Y lo mismo si ponemos el foco en los comentarios sobre la calamitosa gestión -en realidad, más que calamitosa, inexistente- de las consecuencias de la nevada de 8 y 9 de enero en Madrid: los hunos sólo miran lo que quieren mirar -que las entradas de los Hospitales estuvieron varios días llenas de nieve, lo cual es cierto- y los hotros, igualmente hemipléjicos, únicamente ponían el foco en el Aeropuerto o en la M-40, infraestructuras de titularidad estatal, donde la dejación no fue menor. Desastres sin paliativos todos ellos, sí -una de las dos nadas lucha contra la otra nada, por decirlo con las conocidas categorías de Heidegger-, pero limitándose cada uno a mirar lo que depende del otro.

O sea, que a la gente, por mucho que rajen en el bar -hay que ver, delante de una cerveza y en un ambiente propicio, los sapos y culebras que salen por esas bocas-, el esquema político que tenemos les parece bien. No es sólo un asunto de resignación y de voto al mal menor. Es que se recrean, diríase.

En ese contexto, es de celebrar que, por debajo de tanta polvareda y, peor aún, tanta locuacidad y verborrea de los políticos -los lavaderos de los pueblos, si se les coteja con lo que ocurre en una sesión parlamentaria, casi son, por su sobriedad expresiva, auténticos conventos de clausura-, siguen en pie los que pudiésemos calificar de correctivos: las tres instituciones, beneméritas todas ellas y no sólo la segunda, que se han mencionado.

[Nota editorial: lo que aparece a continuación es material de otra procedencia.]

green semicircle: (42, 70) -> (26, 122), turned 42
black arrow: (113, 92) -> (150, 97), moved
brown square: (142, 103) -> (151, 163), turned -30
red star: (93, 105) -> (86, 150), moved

Si son sólo las excepciones lo que funciona bien, lo lógico sería diagnosticar los males del resto -el grueso de la organización- y aplicar de inmediato la correspondiente terapia. Pero, por las razones que sea, nadie da ese paso. Nos cuesta mucho escuchar la admonición de Ortega e ir… ¡a las cosas, a las cosas!

 

Sobre el otro correctivo

 

Hasta ahora, el caos inercial de la Administración (y el despilfarro, que es su consecuencia) se topaba con un segundo y poderoso límite: la deuda pública o, para decirlo personificadamente, los acreedores. Pero desde hace un año, y con la coartada de la COVID, se nos ha aparecido un prestamista que traga por todo, el Banco Central Europeo. De las dos vigas que soportaban el circo nacional, o que impedían que el esperpento se desbordase, una de ellas -ésta- ha dejado de existir y parecemos haber entrado en una época de fiestas saturnales. Aunque la historia demuestra que no va a resistir toda la vida.

Entre tanto, sólo queda, se insiste, la UME, la Guardia Civil y Correos: piezas que se están mostrando duras de roer para ese tridente en que hemos terminado degenerando a fuerza de sumar el Estado de las Autonomías, la partitocracia y los sindicatos.